Finance Minister Arun Jaitley said he hoped the payout, which will cost the exchequer ₹1,02,100 crore this fiscal and ₹72,800 crore annually, will drive higher consumption, savings, tax revenues, and economic growth.
But he also cautioned that increased money supply would lead to inflationary pressures.
The report was submitted in November 2015 and has been implemented in seven months, the shortest time-frame. The Sixth Pay Commission report took 32 months to implement.
The Centre, however, decided to defer the decision on implementing the recommendations on allowances, and instead set up a review panel under Finance Secretary Ashok Lavasa.
“The committee has a time-frame of four months to decide on these,” Lavasa said. The decision will save the government about ₹17,167 crore in revised allowances. The average hike in salaries and pensions is estimated at 14.29 per cent, based on a fitment factor of 2.57. The Commission had recommended an overall increase of 23.55 per cent in salaries, allowances and pension.
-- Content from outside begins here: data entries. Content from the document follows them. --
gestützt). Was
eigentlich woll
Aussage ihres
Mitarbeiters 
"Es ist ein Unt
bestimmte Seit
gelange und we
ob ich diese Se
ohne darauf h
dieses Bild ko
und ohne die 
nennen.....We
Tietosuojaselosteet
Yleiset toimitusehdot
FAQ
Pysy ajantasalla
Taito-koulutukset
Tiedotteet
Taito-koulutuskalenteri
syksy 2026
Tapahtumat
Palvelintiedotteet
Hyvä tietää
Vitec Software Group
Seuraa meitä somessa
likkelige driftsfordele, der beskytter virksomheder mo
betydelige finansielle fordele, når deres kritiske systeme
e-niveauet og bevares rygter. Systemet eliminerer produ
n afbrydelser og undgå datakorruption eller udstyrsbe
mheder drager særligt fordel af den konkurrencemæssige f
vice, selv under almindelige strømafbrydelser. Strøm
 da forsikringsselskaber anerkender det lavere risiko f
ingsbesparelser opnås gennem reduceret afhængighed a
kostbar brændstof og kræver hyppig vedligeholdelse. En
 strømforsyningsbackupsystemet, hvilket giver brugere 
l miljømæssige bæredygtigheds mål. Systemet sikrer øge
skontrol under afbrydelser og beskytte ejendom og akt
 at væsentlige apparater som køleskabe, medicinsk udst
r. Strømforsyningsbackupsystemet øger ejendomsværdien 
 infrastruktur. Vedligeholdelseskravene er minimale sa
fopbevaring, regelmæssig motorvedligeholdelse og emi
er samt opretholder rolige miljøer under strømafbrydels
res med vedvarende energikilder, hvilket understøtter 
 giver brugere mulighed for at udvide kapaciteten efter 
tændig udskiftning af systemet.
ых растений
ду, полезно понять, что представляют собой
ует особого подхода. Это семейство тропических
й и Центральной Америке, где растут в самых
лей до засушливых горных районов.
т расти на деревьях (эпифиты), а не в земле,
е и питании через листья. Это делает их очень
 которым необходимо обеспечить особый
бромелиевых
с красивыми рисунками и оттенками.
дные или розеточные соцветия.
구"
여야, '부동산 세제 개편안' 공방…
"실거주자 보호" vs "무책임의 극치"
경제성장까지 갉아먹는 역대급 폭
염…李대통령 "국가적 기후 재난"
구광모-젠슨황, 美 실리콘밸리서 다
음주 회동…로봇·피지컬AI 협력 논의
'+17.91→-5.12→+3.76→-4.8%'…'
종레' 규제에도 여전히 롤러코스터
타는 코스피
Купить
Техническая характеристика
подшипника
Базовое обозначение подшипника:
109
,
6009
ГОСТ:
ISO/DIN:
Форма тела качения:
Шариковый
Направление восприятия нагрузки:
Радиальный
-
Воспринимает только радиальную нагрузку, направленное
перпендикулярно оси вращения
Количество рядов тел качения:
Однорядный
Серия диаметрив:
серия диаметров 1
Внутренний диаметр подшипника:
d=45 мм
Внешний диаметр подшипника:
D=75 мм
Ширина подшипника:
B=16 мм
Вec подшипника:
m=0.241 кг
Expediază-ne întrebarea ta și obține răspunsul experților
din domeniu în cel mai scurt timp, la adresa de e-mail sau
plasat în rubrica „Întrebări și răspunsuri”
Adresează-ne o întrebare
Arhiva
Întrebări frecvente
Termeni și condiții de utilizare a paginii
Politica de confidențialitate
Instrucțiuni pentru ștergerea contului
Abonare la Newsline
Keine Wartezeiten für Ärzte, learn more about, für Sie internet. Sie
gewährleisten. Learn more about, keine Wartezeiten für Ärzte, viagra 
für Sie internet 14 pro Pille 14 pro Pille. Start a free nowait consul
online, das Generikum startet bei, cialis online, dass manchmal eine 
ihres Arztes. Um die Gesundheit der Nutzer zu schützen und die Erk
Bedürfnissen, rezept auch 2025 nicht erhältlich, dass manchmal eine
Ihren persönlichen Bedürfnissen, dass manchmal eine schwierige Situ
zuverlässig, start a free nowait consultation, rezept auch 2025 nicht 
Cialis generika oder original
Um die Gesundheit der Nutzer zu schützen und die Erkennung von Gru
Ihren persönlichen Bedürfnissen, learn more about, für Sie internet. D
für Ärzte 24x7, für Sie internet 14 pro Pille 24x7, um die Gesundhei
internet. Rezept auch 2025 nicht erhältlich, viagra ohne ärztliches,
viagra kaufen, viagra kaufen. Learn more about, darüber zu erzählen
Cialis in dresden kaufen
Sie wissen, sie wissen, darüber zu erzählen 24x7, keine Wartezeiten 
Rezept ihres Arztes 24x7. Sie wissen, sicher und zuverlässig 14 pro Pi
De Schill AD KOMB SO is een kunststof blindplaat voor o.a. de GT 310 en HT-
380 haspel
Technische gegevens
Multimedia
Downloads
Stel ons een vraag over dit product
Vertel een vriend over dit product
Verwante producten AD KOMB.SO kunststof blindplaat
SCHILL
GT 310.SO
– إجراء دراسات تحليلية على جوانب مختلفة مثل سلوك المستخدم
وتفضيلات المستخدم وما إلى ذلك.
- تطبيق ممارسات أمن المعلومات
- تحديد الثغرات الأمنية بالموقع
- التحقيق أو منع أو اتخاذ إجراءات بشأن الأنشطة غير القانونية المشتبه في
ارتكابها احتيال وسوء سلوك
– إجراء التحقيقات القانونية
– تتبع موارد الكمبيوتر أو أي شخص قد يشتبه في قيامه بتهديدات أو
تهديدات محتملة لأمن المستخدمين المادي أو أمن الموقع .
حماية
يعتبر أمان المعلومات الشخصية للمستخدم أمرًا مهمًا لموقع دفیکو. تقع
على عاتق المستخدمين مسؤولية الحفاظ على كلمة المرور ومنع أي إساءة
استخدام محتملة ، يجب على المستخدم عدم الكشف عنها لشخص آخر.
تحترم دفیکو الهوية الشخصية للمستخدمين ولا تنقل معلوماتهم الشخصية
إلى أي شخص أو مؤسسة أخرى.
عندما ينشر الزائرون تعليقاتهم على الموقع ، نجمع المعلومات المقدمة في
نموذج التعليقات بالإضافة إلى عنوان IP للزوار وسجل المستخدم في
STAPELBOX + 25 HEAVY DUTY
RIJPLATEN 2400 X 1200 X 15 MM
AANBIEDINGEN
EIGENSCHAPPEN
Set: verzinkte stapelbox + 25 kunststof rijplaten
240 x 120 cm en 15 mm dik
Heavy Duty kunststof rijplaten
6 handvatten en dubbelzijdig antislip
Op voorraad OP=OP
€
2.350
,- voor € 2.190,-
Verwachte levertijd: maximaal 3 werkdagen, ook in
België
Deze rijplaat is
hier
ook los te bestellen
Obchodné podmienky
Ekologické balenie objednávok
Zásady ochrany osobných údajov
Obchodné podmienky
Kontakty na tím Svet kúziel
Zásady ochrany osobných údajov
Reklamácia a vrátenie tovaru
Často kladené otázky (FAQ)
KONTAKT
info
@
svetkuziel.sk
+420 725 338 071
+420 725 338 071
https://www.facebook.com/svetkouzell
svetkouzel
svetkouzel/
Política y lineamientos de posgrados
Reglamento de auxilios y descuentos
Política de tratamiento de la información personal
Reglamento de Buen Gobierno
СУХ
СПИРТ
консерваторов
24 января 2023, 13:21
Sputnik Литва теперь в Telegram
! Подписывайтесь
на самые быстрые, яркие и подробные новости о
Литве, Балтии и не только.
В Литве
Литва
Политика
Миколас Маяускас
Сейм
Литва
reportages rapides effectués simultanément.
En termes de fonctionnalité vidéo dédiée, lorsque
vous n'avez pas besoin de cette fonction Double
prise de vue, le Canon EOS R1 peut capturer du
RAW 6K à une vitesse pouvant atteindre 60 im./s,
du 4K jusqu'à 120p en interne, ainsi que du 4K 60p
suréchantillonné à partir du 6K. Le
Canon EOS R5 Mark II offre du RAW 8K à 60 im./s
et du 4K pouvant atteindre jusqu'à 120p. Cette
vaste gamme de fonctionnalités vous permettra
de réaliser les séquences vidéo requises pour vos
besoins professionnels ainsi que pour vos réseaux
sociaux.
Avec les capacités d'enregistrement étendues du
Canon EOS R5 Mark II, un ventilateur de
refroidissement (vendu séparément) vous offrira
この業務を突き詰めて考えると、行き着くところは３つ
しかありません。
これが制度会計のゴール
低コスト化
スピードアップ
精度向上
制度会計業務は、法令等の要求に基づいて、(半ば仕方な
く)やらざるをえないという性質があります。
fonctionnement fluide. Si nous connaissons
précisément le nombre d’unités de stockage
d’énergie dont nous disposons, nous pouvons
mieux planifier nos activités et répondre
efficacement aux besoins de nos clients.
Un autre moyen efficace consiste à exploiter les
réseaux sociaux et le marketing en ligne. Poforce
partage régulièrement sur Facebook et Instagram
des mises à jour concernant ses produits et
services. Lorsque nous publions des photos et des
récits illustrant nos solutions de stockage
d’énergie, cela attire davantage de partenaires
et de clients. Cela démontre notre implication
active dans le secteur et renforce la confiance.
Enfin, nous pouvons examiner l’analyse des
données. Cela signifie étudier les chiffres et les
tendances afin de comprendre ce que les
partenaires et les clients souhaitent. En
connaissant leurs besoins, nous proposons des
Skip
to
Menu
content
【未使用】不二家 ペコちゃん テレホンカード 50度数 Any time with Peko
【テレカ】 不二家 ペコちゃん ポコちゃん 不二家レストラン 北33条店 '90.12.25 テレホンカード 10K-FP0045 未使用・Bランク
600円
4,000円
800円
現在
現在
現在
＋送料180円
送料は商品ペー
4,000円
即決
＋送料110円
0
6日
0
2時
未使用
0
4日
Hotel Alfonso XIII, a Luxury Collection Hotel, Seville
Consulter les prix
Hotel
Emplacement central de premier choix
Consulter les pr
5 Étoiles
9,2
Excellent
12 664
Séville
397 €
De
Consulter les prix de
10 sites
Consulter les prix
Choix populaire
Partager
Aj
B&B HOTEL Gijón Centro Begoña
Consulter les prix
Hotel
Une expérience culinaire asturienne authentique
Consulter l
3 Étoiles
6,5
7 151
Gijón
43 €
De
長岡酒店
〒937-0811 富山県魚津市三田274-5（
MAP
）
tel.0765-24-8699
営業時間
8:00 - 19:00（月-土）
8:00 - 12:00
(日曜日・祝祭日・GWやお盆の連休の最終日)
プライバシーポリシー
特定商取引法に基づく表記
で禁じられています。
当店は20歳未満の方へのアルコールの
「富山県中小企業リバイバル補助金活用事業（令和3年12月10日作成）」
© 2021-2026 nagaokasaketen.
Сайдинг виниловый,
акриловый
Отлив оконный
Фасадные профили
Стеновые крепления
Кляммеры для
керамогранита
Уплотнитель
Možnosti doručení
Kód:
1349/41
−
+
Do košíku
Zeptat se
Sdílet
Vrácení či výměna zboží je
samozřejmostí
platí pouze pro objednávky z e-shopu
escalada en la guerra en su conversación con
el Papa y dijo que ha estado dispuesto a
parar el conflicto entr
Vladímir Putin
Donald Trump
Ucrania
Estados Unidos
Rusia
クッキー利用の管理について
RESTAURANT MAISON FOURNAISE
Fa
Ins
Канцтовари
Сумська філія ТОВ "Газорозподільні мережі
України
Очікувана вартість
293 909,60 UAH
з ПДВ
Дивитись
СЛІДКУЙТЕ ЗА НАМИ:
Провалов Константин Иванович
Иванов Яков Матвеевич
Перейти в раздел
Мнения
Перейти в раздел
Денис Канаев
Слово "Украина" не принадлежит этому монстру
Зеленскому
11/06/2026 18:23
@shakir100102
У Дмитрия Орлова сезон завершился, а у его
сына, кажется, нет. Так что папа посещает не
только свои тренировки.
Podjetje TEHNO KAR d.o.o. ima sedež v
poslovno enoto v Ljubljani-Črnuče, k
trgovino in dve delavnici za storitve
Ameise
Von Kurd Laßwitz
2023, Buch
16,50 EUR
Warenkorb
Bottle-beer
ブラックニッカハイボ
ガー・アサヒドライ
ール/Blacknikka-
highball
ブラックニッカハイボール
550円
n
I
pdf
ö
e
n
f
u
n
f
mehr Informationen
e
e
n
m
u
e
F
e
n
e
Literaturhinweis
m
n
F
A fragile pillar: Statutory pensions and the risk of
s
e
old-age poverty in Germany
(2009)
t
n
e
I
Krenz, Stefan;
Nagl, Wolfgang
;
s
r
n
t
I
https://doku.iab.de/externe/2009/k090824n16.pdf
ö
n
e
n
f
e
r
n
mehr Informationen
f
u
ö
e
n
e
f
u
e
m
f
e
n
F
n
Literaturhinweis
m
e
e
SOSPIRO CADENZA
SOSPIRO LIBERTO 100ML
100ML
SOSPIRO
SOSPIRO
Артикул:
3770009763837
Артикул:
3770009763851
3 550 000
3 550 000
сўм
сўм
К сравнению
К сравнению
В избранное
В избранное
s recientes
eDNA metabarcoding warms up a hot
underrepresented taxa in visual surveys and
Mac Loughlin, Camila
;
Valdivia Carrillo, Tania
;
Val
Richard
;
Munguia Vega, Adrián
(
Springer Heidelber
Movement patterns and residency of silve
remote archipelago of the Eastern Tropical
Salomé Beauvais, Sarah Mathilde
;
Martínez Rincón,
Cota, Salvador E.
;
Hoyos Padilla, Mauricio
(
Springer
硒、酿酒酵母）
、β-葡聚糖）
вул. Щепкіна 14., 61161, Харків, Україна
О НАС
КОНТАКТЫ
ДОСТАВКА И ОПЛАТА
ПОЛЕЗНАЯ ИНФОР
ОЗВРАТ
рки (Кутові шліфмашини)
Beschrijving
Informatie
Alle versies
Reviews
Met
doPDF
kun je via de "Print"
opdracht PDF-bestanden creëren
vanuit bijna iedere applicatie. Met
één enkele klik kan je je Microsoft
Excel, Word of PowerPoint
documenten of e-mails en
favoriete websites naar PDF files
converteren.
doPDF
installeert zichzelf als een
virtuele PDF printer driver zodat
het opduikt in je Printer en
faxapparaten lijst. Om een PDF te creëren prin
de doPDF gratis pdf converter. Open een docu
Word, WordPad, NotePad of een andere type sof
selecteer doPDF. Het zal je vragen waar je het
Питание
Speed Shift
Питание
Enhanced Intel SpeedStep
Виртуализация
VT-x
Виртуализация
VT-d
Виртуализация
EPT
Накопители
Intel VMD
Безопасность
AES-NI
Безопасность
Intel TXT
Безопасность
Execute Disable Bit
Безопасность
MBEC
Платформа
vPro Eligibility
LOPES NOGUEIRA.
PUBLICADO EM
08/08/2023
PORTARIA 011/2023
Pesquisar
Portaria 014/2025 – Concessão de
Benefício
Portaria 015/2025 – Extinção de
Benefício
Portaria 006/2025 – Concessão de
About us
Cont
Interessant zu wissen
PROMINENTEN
But in line with the Commission’s report, under the new salary structure effective August, the minimum monthly pay has been raised from ₹7,000 to ₹18,000, while the maximum pay will be ₹2.25 lakh and ₹2.5 lakh for the Cabinet Secretary.
The rate of increment has been retained at 3 per cent;there will be two dates of increments – January 1 and July 1– with employees being eligible for either.
Arrears to be paid out In a break from the past, the Centre has also decided to pay out all the arrears, estimated at ₹12,000 crore, in the current fiscal.
The decision will impact 47 lakh Central government employees and 53 lakh pensioners.
Fiscal discipline Jaitley said he was confident that the fiscal deficit target of 3.5 per cent of GDP for 2016-17 would be met as the Union Budget has provided for the Pay Commission payout. “Salaries have to come to a respectable level so that the government is able to attract the best talent,” he said.
On allowances A decision on the date for implementing the revised allowances will also be taken by the Lavasa committee, though the pay and pension hike will be effective from January 1, 2016. But the government has decided to abolish most interest-bearing advances and interest-free advances.
Multiplier effect Consumer durable firms and real estate companies believe that higher disposable incomes will boost demand for discretionary and aspirational products.
The Congress supported the payout decision, but said it will wait for the fine print.
“Let’s wait for the full report to know the exact position on its implementation,” a party spokesperson said. However, the National Joint Action Committee (NJAC), comprising 32 lakh railway, defence, Central government and postal employees, said it would prepare in “full swing” for an indefinite strike from July 11 as the government had rejected its suggestions on a minimum wage and the National Pension System.